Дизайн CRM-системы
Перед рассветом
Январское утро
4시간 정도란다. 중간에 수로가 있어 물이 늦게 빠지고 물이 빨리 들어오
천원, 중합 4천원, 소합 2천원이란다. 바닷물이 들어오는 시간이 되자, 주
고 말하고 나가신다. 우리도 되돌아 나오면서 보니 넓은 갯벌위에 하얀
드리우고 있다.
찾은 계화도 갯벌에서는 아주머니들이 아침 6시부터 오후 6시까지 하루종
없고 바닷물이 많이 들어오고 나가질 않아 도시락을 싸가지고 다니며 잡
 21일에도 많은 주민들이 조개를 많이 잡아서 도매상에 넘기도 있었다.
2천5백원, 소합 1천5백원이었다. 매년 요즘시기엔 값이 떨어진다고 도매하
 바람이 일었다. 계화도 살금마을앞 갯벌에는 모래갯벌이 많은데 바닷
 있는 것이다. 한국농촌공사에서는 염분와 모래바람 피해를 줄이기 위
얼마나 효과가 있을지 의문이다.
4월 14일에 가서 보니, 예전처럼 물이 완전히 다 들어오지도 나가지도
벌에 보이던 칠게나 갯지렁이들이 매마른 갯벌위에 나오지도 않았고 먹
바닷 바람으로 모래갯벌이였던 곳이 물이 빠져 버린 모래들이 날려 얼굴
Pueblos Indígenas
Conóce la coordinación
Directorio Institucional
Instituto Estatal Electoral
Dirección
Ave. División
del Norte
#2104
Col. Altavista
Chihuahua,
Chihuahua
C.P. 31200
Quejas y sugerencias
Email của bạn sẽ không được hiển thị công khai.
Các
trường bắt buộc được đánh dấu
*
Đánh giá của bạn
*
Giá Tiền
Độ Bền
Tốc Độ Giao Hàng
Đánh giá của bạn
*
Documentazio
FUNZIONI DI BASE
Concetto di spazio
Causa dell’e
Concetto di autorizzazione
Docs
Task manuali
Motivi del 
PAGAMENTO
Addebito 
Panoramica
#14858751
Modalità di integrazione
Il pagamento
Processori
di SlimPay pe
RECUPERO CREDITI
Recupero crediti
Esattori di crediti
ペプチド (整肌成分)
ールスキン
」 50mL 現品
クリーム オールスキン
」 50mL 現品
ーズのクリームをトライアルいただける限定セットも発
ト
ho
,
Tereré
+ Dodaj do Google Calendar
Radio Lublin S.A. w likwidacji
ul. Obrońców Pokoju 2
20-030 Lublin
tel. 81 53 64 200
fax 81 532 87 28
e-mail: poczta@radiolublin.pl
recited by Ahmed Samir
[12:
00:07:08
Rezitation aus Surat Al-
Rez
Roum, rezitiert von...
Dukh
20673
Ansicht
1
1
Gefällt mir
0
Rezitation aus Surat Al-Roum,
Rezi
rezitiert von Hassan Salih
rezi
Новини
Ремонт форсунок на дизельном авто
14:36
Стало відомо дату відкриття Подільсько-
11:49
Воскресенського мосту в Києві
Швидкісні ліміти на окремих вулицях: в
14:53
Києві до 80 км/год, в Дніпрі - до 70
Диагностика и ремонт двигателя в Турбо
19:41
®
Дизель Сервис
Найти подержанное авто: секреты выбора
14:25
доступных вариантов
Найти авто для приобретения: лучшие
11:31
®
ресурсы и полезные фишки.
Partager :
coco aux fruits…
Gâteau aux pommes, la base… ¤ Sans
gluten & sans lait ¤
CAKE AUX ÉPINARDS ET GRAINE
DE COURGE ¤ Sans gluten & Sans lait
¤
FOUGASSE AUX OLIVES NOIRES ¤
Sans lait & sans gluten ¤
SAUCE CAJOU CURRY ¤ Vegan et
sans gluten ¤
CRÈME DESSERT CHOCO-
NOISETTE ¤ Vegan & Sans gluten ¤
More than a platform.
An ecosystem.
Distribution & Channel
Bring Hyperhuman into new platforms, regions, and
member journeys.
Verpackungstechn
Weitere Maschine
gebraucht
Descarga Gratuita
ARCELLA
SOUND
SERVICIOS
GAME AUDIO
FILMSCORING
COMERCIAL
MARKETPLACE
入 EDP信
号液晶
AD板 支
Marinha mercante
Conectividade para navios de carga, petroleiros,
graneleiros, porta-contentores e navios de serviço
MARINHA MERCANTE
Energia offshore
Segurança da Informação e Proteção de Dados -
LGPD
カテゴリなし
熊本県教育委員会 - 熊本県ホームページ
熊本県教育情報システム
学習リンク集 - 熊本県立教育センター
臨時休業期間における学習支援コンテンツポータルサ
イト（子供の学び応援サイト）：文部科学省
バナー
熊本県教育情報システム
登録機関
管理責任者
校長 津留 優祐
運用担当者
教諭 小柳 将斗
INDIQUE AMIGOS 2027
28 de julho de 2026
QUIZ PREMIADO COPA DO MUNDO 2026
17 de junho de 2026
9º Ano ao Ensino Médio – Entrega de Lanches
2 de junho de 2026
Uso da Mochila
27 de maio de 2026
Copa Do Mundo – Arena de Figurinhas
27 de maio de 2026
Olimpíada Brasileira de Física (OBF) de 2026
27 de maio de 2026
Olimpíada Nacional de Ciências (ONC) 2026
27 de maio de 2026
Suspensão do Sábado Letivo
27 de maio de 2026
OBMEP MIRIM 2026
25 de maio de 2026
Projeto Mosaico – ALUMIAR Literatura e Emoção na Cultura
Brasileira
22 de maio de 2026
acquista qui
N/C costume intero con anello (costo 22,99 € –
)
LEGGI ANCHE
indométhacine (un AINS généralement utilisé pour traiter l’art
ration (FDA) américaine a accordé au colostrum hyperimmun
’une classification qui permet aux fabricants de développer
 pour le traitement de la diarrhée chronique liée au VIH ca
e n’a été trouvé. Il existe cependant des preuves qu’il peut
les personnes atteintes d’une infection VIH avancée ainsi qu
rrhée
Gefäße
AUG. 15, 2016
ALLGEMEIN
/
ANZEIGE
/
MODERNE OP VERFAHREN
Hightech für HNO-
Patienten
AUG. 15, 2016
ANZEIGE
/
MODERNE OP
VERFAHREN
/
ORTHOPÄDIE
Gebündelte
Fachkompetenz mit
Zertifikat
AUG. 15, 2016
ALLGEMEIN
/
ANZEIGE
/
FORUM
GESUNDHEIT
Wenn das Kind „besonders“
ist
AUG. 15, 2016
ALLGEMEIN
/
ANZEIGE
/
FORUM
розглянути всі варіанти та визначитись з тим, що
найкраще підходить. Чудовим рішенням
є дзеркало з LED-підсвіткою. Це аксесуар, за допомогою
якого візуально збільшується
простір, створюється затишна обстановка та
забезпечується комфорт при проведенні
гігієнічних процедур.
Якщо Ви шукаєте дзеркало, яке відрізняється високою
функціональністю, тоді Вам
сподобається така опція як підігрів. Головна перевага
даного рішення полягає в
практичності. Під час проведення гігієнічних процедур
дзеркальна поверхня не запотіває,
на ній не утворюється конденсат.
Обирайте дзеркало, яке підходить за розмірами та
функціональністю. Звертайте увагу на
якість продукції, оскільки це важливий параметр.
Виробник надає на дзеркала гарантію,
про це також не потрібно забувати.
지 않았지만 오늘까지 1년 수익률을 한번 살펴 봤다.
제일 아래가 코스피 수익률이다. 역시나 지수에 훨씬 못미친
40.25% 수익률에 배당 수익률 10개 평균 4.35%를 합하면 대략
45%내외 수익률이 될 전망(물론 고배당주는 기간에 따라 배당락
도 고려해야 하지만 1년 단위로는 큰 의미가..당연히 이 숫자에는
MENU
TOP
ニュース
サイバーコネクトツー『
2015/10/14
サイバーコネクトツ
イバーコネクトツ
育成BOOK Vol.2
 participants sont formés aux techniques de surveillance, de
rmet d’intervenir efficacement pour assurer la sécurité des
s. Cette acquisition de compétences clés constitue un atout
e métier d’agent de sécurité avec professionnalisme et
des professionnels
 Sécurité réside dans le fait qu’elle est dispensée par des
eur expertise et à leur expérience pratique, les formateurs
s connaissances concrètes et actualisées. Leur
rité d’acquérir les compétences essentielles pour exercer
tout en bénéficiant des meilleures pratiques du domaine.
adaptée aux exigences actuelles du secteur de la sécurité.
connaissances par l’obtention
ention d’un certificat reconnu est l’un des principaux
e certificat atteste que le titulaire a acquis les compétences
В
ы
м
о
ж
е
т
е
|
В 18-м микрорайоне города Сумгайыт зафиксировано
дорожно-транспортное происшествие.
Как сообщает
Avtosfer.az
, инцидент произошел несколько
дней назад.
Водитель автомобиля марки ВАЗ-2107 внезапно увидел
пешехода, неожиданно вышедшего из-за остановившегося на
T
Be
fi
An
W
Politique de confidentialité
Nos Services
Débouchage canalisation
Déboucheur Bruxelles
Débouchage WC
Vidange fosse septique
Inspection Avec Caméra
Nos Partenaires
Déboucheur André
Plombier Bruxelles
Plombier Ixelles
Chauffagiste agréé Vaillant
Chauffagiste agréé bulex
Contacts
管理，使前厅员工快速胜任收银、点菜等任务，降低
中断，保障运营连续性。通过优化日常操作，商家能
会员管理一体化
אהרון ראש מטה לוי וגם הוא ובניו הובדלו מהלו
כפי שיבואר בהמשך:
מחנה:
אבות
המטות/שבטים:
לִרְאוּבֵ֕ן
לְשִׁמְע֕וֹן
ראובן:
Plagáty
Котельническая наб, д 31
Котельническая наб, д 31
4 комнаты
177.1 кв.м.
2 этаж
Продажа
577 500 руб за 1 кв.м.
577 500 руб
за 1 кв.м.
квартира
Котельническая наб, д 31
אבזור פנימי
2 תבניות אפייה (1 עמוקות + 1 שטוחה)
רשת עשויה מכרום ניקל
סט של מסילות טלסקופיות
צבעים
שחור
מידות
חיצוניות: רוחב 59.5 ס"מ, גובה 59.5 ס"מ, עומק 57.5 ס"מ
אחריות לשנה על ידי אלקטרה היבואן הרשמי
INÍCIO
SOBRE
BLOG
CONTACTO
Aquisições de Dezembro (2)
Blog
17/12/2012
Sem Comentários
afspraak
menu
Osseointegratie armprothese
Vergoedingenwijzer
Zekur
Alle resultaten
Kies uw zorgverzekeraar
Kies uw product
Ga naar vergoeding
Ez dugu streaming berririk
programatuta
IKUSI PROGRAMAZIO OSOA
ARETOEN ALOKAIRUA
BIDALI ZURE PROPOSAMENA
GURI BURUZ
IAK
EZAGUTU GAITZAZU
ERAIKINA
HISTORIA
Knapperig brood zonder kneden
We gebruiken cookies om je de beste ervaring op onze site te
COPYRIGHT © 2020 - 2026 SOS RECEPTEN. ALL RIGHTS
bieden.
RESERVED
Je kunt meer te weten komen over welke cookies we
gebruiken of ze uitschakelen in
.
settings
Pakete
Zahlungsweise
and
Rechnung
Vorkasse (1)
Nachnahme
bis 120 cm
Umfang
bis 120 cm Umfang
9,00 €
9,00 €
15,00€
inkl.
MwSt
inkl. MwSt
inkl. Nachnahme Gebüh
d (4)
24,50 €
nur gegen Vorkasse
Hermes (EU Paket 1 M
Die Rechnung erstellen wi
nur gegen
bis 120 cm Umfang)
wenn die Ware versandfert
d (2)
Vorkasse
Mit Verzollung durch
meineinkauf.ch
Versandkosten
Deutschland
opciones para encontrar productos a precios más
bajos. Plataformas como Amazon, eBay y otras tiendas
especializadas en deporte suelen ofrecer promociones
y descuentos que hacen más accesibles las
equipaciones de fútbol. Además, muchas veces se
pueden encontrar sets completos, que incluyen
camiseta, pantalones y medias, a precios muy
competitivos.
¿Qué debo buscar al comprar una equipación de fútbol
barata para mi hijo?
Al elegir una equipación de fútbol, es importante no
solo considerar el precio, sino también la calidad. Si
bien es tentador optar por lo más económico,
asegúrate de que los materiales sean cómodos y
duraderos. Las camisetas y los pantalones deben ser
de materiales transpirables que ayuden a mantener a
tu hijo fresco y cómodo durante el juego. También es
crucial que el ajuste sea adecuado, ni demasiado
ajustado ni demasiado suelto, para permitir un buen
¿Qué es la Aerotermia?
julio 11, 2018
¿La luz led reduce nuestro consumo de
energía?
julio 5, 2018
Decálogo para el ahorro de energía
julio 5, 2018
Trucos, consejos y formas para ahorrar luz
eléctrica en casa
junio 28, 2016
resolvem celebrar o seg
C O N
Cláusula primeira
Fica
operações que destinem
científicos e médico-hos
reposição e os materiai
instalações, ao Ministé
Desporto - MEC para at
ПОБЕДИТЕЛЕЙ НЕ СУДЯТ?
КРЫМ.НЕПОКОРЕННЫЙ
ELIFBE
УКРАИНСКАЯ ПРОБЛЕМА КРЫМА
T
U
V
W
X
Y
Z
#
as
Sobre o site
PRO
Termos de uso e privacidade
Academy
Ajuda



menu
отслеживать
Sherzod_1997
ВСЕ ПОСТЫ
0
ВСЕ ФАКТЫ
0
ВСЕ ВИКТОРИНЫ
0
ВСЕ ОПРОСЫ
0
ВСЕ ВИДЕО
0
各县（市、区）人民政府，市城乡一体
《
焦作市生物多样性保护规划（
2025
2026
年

■ Task details: Reproduce exactly the lines from the beginning of the entries above up to and including the line that contains "21일에도 많은 주민들이 조개를 많이 잡아서 도매상에 넘기도 있었다.".

■ Response below:
Дизайн CRM-системы
Перед рассветом
Январское утро
4시간 정도란다. 중간에 수로가 있어 물이 늦게 빠지고 물이 빨리 들어오
천원, 중합 4천원, 소합 2천원이란다. 바닷물이 들어오는 시간이 되자, 주
고 말하고 나가신다. 우리도 되돌아 나오면서 보니 넓은 갯벌위에 하얀
드리우고 있다.
찾은 계화도 갯벌에서는 아주머니들이 아침 6시부터 오후 6시까지 하루종
없고 바닷물이 많이 들어오고 나가질 않아 도시락을 싸가지고 다니며 잡
 21일에도 많은 주민들이 조개를 많이 잡아서 도매상에 넘기도 있었다.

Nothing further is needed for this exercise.